There were actually semi-apologies for some of them. I was in the intensive care unit for five days, when no more than one (at a stretch, two) was really necessary, a fact that massively increased the bill we were charged. (We were told that regular-care room space was full.) I was in the hospital eight days, at least two days more than necessary, in part because two of those latter days were on the weekend, and the regular doctors were off and not present to sign off on releasing me. By day seven I’d have stumbled out on my own except that I was still connected to wires and tubes which someone with experience would have to disconnect, and which they would not without a doctor’s order. (Held there, in effect, against my will, while the costs continued to rise.) Expensive tests were run even after the cause of my illness, and its successful reversal, were clear. Again, someone was profiting, but probably not I. I was simply wheeled out to the machinery; the person who was being asked to pay was never consulted about whether these expensive steps should be done.
While my stay there wound up working medically, I can’t say it was especially efficient. While the medical equipment seemed (at least generally) clearly state of the art, the communications system was massively out of date. Everything was on paper, which accumulated on thick clipboards, and no one seemed to be reading the paper. I saw not one doctor, or two, but a whole bunch, rotating around, and same with the other personnel; seeing someone more than twice in the course of eight days was usual.
After the first day, when the crisis passed, we did start asking questions about cost. We were told not to worry, that most of it would be written off by the hospital. A “social worker” appeared and reiterated the cheerful message.
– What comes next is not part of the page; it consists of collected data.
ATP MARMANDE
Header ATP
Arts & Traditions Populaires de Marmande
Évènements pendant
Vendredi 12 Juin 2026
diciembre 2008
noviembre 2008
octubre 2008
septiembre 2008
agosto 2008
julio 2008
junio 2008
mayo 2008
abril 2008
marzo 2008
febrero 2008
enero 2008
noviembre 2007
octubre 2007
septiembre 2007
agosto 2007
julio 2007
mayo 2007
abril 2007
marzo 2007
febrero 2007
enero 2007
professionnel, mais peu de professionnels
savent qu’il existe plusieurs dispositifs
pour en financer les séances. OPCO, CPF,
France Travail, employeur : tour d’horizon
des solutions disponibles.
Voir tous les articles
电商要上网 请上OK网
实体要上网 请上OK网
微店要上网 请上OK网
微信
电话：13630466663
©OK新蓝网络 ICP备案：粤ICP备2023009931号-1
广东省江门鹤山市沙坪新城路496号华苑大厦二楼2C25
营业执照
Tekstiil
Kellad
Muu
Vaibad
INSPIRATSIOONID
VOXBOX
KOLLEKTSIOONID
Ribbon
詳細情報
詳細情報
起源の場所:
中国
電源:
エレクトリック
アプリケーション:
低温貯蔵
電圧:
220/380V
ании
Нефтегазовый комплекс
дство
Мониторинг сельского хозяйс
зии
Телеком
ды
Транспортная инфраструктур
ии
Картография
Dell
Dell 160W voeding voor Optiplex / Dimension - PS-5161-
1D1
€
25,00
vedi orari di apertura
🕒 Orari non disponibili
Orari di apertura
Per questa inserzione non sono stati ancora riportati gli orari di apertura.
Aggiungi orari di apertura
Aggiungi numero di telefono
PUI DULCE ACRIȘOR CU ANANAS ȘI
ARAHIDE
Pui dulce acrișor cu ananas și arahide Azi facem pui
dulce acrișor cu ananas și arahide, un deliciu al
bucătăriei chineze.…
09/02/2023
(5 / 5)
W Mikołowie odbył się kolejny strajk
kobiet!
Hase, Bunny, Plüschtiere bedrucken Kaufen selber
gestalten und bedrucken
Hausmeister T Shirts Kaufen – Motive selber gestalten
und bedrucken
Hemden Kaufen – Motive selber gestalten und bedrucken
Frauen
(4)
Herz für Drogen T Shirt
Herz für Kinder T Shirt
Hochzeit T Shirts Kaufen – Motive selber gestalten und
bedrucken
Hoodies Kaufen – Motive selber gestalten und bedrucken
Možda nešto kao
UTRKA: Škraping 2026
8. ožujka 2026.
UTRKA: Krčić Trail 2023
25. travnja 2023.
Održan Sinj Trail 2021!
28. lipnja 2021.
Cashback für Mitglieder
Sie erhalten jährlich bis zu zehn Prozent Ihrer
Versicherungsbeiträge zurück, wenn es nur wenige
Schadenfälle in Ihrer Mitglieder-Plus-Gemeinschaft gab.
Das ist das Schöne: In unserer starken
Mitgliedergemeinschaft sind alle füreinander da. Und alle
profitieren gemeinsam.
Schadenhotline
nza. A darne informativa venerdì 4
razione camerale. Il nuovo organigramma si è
Later on – this is not hard to foresee – the bill in fact was cut from its original level, but just to about the level an insurance company might have been asked to pay. In our context, it is immense.
Competition and the marketplace has not helped.
There’s a fair debate, and probably multiple useful options, for improving the system we have now. From this vantage, on the insurance side, single-payer would be a reasonable system, but so might a heavily-regulated private insurance structure along the lines of that in the Netherlands. The even bigger issue is the matter of cutting costs, of eliminating that which is unnecessary or wasteful, and there is a lot of it, and that will be challenging because so many people make their living doing wasteful stuff running up bills for people like me. There are many possible routes to savings, and they need to be pursued aggressively – no meaningful reform on the insurance side, however it’s structured, can work if the charges continue to rise.
What is totally clear is this:
A gun is being pointed at your head, and mine, and everyone else’s, right now. They want your money or your life – if not today, then eventually. And that’s a point at which we need to call the government.
Cops going after robbers is, after all, a socialized activity. Competition and the marketplace doesn’t quite get that particular job done.